Lovely Stranger

Lovely Stranger
Karena Media Play



...Jennie mematung di depan sebuah lukisan dirinya. Ia pandangi setiap goresan di kanvas itu. Masih teringat jelas di kepala Jennie, bahwa prianya lah yang menempelkan goresan-goresan cat air itu....


"Boleh aku membawanya?" tanyanya lirih. Sang manajer yang berdiri di sampingnya menoleh, wanita separuh baya itu kini menatap wajah Jennie yang mulai sendu. "Lukisan ini sangat mahal," jawabnya. Jennie tersenyum miris.
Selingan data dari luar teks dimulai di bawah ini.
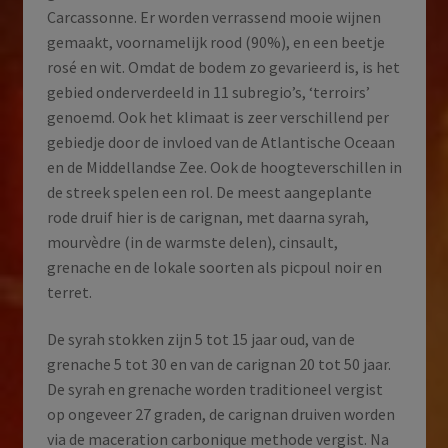
Carcassonne. Er worden verrassend mooie wijnen
gemaakt, voornamelijk rood (90%), en een beetje
rosé en wit. Omdat de bodem zo gevarieerd is, is het
gebied onderverdeeld in 11 subregio’s, ‘terroirs’
genoemd. Ook het klimaat is zeer verschillend per
gebiedje door de invloed van de Atlantische Oceaan
en de Middellandse Zee. Ook de hoogteverschillen in
de streek spelen een rol. De meest aangeplante
rode druif hier is de carignan, met daarna syrah,
mourvèdre (in de warmste delen), cinsault,
grenache en de lokale soorten als picpoul noir en
terret.
De syrah stokken zijn 5 tot 15 jaar oud, van de
grenache 5 tot 30 en van de carignan 20 tot 50 jaar.
De syrah en grenache worden traditioneel vergist
op ongeveer 27 graden, de carignan druiven worden
via de maceration carbonique methode vergist. Na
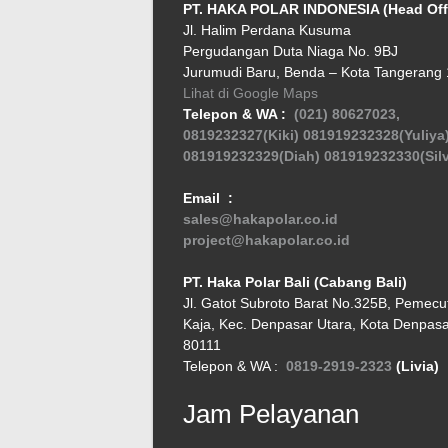
PT. HAKA POLAR INDONESIA (Head Off
Jl. Halim Perdana Kusuma
Pergudangan Duta Niaga No. 9BJ
Jurumudi Baru, Benda – Kota Tangerang
Lihat di Google Maps
Telepon & WA :
(021) 80627023,
0819232327(Kiki)
081919232328(Yuliya
081919232329(Diah)
081919232330(Silv
Email :
sales@hakapolar.co.id
project@hakapolar.co.id
PT. Haka Polar Bali (Cabang Bali)
Jl. Gatot Subroto Barat No.325B, Pemecu
Kaja, Kec. Denpasar Utara, Kota Denpasar
80111
Telepon & WA :
0819-2919-2323
(Livia)
Jam Pelayanan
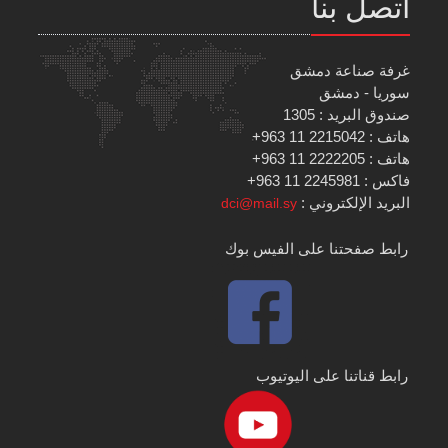
اتصل بنا
غرفة صناعة دمشق
سوريا - دمشق
صندوق البريد : 1305
هاتف : 2215042 11 963+
هاتف : 2222205 11 963+
فاكس : 2245981 11 963+
البريد الإلكتروني :
dci@mail.sy
رابط صفحتنا على الفيس بوك
رابط قناتنا على اليوتيوب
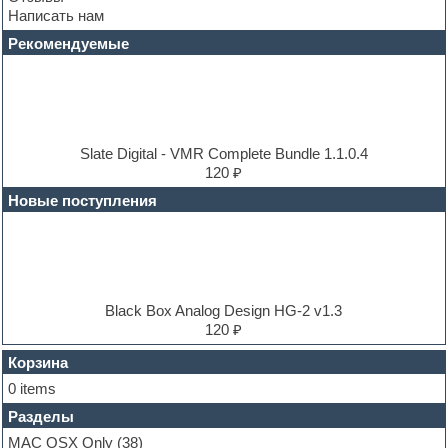
Dance music production tutorials
Написать нам
DAW
Disco samples
Рекомендуемые
DJ Software
Drum and Bass
Drum machine
Dub techno
Dubstep
E-MU Samples
Slate Digital - VMR Complete Bundle 1.1.0.4
Electric bass
120 ₽
Electric guitar
Новые поступления
Electric piano
Electro
Electronic music
Ethnic samples
Experimental
EXS24 Instruments
Black Box Analog Design HG-2 v1.3
Finale
120 ₽
FL Studio
Flute
Корзина
Folk samples
0 items
Fruityloops
Разделы
Funk
Garritan
MAC OSX Only
(38)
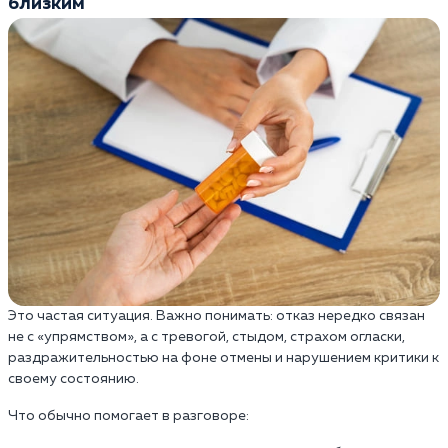
близким
Это частая ситуация. Важно понимать: отказ нередко связан
не с «упрямством», а с тревогой, стыдом, страхом огласки,
раздражительностью на фоне отмены и нарушением критики к
своему состоянию.
Что обычно помогает в разговоре:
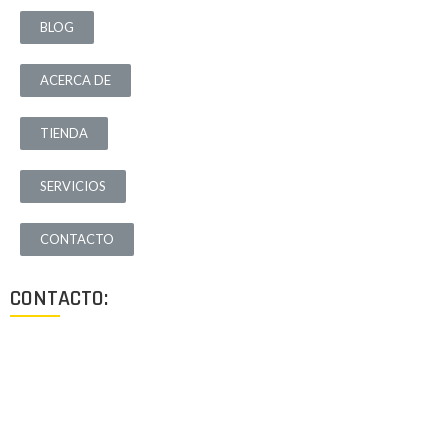
BLOG
ACERCA DE
TIENDA
SERVICIOS
CONTACTO
CONTACTO:
Los Angeles, California, USA
Lun - Vie: 9:00-18:00
+1 (213) 705 2291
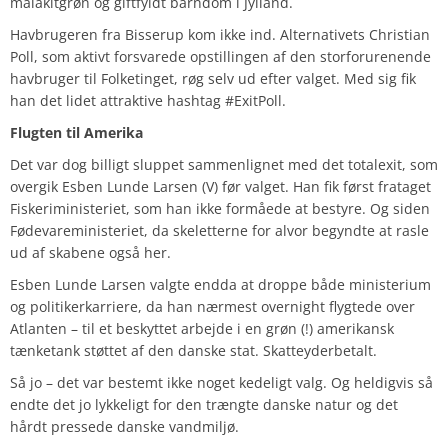
malakitgrøn og giftfyldt barndom i Jylland.
Havbrugeren fra Bisserup kom ikke ind. Alternativets Christian
Poll, som aktivt forsvarede opstillingen af den storforurenende
havbruger til Folketinget, røg selv ud efter valget. Med sig fik
han det lidet attraktive hashtag #ExitPoll.
Flugten til Amerika
Det var dog billigt sluppet sammenlignet med det totalexit, som
overgik Esben Lunde Larsen (V) før valget. Han fik først frataget
Fiskeriministeriet, som han ikke formåede at bestyre. Og siden
Fødevareministeriet, da skeletterne for alvor begyndte at rasle
ud af skabene også her.
Esben Lunde Larsen valgte endda at droppe både ministerium
og politikerkarriere, da han nærmest overnight flygtede over
Atlanten – til et beskyttet arbejde i en grøn (!) amerikansk
tænketank støttet af den danske stat. Skatteyderbetalt.
Så jo – det var bestemt ikke noget kedeligt valg. Og heldigvis så
endte det jo lykkeligt for den trængte danske natur og det
hårdt pressede danske vandmiljø.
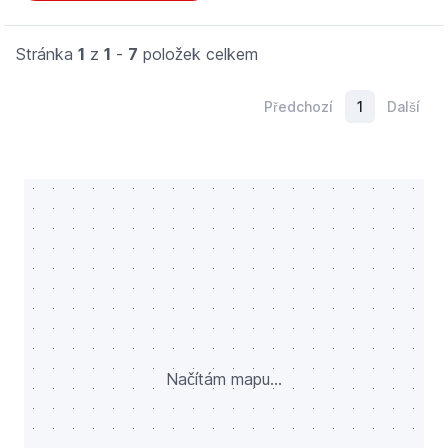
Stránka
1
z
1
-
7
položek celkem
Předchozí
1
Další
Načítám mapu...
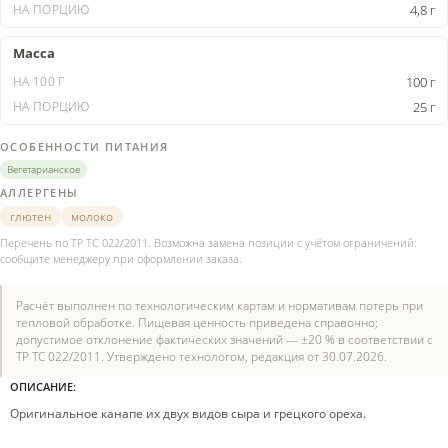
4,8 г
Масса
100 г
25 г
ОСОБЕННОСТИ ПИТАНИЯ
Вегетарианское
АЛЛЕРГЕНЫ
глютен
молоко
Перечень по ТР ТС 022/2011. Возможна замена позиции с учётом ограничений:
сообщите менеджеру при оформлении заказа.
Расчёт выполнен по технологическим картам и нормативам потерь при
тепловой обработке. Пищевая ценность приведена справочно;
допустимое отклонение фактических значений — ±20 % в соответствии с
ТР ТС 022/2011. Утверждено технологом, редакция от 30.07.2026.
ОПИСАНИЕ:
Оригинальное канапе их двух видов сыра и грецкого ореха.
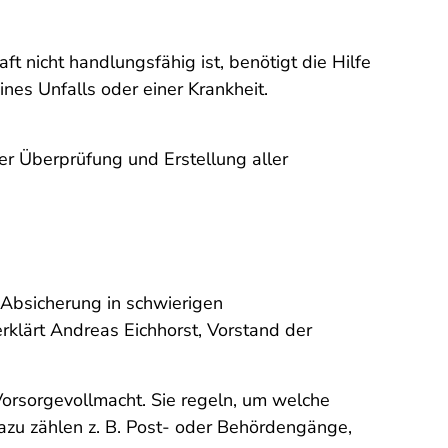
 nicht handlungsfähig ist, benötigt die Hilfe
nes Unfalls oder einer Krankheit.
.
er Überprüfung und Erstellung aller
 Absicherung in schwierigen
rklärt Andreas Eichhorst, Vorstand der
orsorgevollmacht. Sie regeln, um welche
azu zählen z. B. Post- oder Behördengänge,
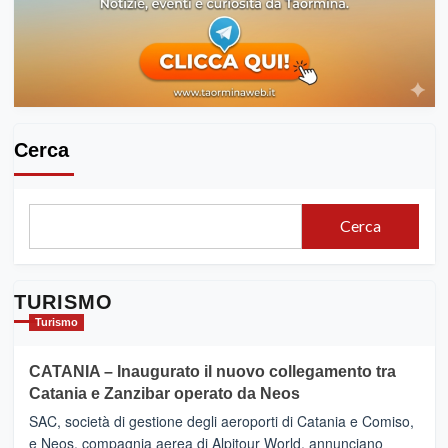
Cerca
Cerca
TURISMO
Turismo
CATANIA – Inaugurato il nuovo collegamento tra
Catania e Zanzibar operato da Neos
SAC, società di gestione degli aeroporti di Catania e Comiso,
e Neos, compagnia aerea di Alpitour World, annunciano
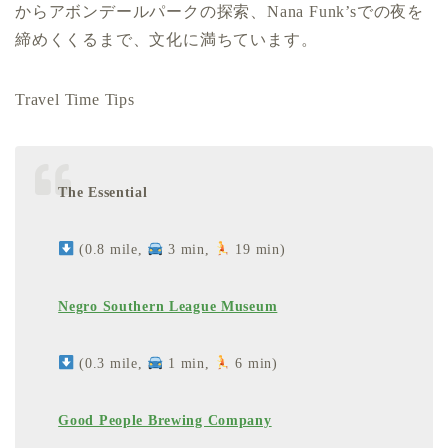
からアボンデールパークの探索、Nana Funk’sでの夜を
締めくくるまで、文化に満ちています。
Travel Time Tips
The Essential
(0.8 mile,
3 min,
19 min)
Negro Southern League Museum
(0.3 mile,
1 min,
6 min)
Good People Brewing Company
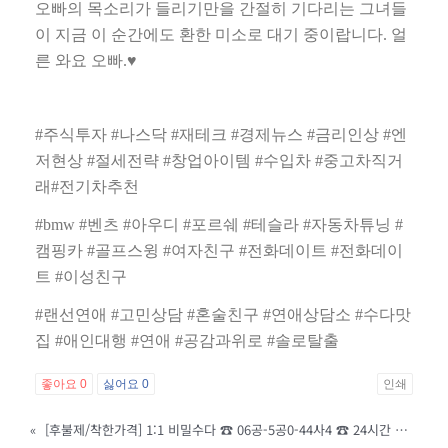
오빠의 목소리가 들리기만을 간절히 기다리는 그녀들
이 지금 이 순간에도 환한 미소로 대기 중이랍니다
.
얼
른 와요 오빠
.
♥
#
주식투자
#
나스닥
#
재테크
#
경제뉴스
#
금리인상
#
엔
저현상
#
절세전략
#
창업아이템
#
수입차
#
중고차직거
래
#
전기차추천
#bmw #
벤츠
#
아우디
#
포르쉐
#
테슬라
#
자동차튜닝
#
캠핑카
#
골프스윙
#
여자친구
#
전화데이트
#
전화데이
트
#
이성친구
#
랜선연애
#
고민상담
#
혼술친구
#
연애상담소
#
수다맛
집
#
애인대행
#
연애
#
공감과위로
#
솔로탈출
좋아요
0
싫어요
0
인쇄
«
[후불제/착한가격] 1:1 비밀수다 ☎ 06공-5공0-44사4 ☎ 24시간 풀대기 중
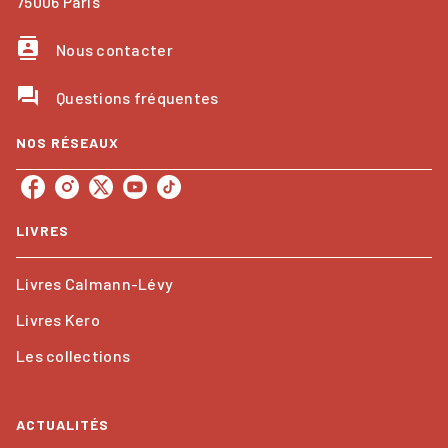
75006 Paris
contacts
Nous contacter
question_answer
Questions fréquentes
NOS RÉSEAUX
LIVRES
Livres Calmann-Lévy
Livres Kero
Les collections
ACTUALITÉS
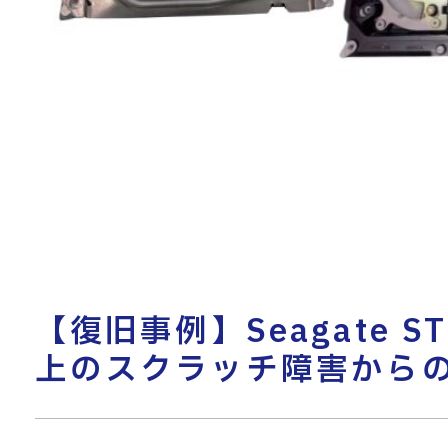
【復旧事例】Seagate S
上のスクラッチ障害から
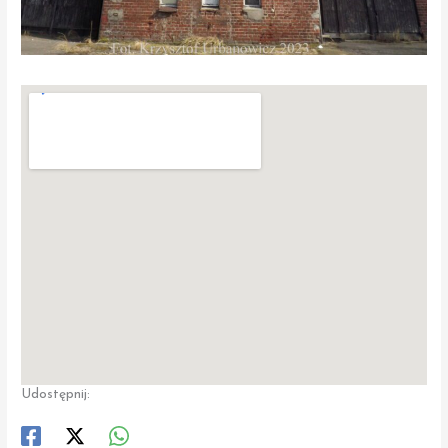
Udostępnij:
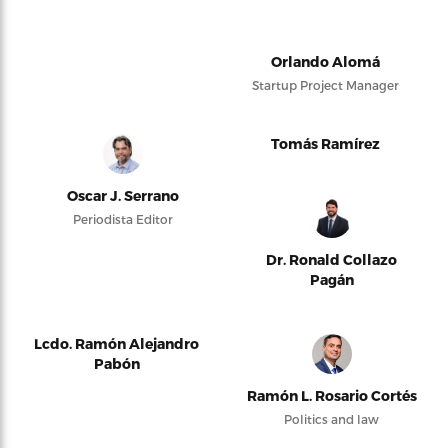
Orlando Alomá
Startup Project Manager
Tomás Ramírez
Oscar J. Serrano
Periodista Editor
Dr. Ronald Collazo
Pagán
Lcdo. Ramón Alejandro
Pabón
Ramón L. Rosario Cortés
Politics and law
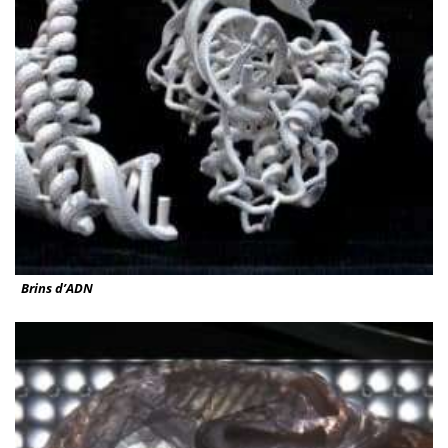
Brins d’ADN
Ia menyeka bulir air mata yang hendak meluncur ke pipi.


"Tak perlu membeli, aku bisa mendapatkannya secara gratis."


Sang manajer terdiam, ia benar-benar tak mengerti dengan apa yang dipikirkan oleh Jennie.


"Aku tahu siapa dia," Jennie tersenyum sesaat setelah menggantung kalimatnya, "dia bilang lukisan ini adalah produk gagal."


Sang manajer masih memandangi si aktris.


"Tapi mengapa dia meletakkannya di pameran seni, apa maksudnya ini?—" gadis itu menghentikan kalimat fatal yang mungkin saja akan keluar dari bibirnya. Dadanya mulai sesak, udara terasa enggan mengalir di tenggorokannya.


"—apa dia berusaha untuk membuatku semakin sakit, hiks ...." Entah mengapa meski Jennie mencoba menahan air matanya, benda cair itu tetap saja mendesak keluar.


"A-apa maksudnya ini ... Kim Jinu?!"


...♡♡♡...


Denting jam mendominasi ruangan itu. Dua orang pria di sana saling diam dan hanya menatap satu sama lain. Satu pria yang duduk di meja CEO itu mengeluarkan keringat dingin. Sedangkan pria di depan kini menatapnya penuh selidik.


"Media play?" tanya pria bermarga Kim itu lagi, dia hanya berusaha untuk menegaskannya.


CEO muda di depannya tertawa pelan. "Ya, anda tahu 'kan? Potensi Jennie Kim sangat bagus, tidak sepantasnya ia dihancurkan oleh skandal yang tak jelas itu," ucap pria bermarga Nam itu.


"Ini harusnya bukan masalah, keluargamu seharusnya memahami bagaimana dunia keartisan itu. Mereka harus siap dengan hal-hal semacam ini—"


Brakk!!!


Pria itu —Kim Jumyeon— menggebrak meja. Tak peduli meski ia kini bersikap kurang ajar. Hal ini ia lakukan demi sang adik.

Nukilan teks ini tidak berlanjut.